The passenger's luggage now looks like junk after the collision -- lots of clothes, several briefcases, papers, food and cans, even a few musical instruments, distributed to the trees, sand, and lapping tides.

Some of the fuselage rests in the forest tops, straggled along the canopy, hanging like ornaments in the tall verdure.

"Hey stranger," I hear Kendra's voice, shockingly seconds after turning to check things out.

I gesture with my eyes about our solitude, wiping my nose with the shirt. Since it's already bloody.

"Where is everyone?" The pain in my jaw restricts me from asking more. I want to ask why she is unscathed. How did we survive? I assume we landed safely. Did the plane explode after from the fire?
"Life rafts took the other passengers to sea,'' she explains, losing her flicker of optimism she previously held from the sight of me.

"They didn't take you along?''I ask, through pain.

"Two had to stay,'' she urges, watching the sea with an unhappy expression.

I look at a winding trail swerving to where I rest.

"Did you drag me away from a fight?'' I ask, noticing dots of blood along the sand. ''Over the life rafts?''

"A couple guys kicked you pretty hard for winning the last coin toss. The final raft was yours. They wanted to drag you into the sea and drown you. I offered up the raft you won, for your life. We need a plan.''

"Well,'' I say off the top of my head, trying to convince her I'm not just some pansy who passes out at the first sign of trouble. ''I'll draw a rescue signal. It'll work.''

Soon as the fire caught my eye, slowly smoldering its way up the right-side wing like a caterpillar across a leaf, and toward my window view, my ability to breathe and remain alert whisked off like the orange embers springing to smoky sky.

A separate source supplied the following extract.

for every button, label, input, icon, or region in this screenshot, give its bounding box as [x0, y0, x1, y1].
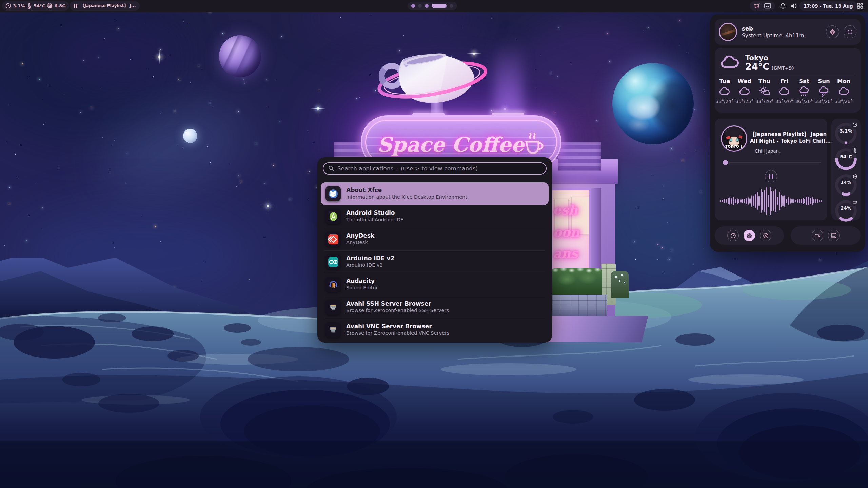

I missed the safe landing of the plane, its explosion, the fights over the rafts, and, she divulged, a conspicuous man's departure away from the group and into the jungle.

"What was the man wearing?'' I ask.

"You know,'' she looks toward the forest. ''I can't exactly remember. Shorts, I think. A white shirt and shoes. Sneakers, looking like Adidas.''

"Hmm. Do you know why there weren't enough rafts?''

She scratches her neck. Then slaps at a bug that flies off and toward the jungle.

"The pilot discovered deliberate gashes in the inflatable material on some of them.''

"Was this before or after that man fled into the jungle?''

I receive only a shrug of the shoulders as a response.

I wonder if he could have been responsible for the plane's conflagration. Was it a terrorist plot gone awry? At some point, hopefully after rescue, I'd get some more satisfying answers.

The next day, while we traversed the atoll, Kendra and I lent it the name, "Two-Mile," given its estimated circumference. If a plane didn't spot our S.O.S signal, eventually, one of the rafters would either make it to land, or the news of a missing plane would prompt a rescue team to find us. For now, we had to treat the island like it was our New Zealand trip. Two-Mile offered bushes, exotic trees, colorful, but potentially fatal fruit, the occasional charging feral pig, canvas-colored shores, yet, unfortunately, no bare-breasted female natives.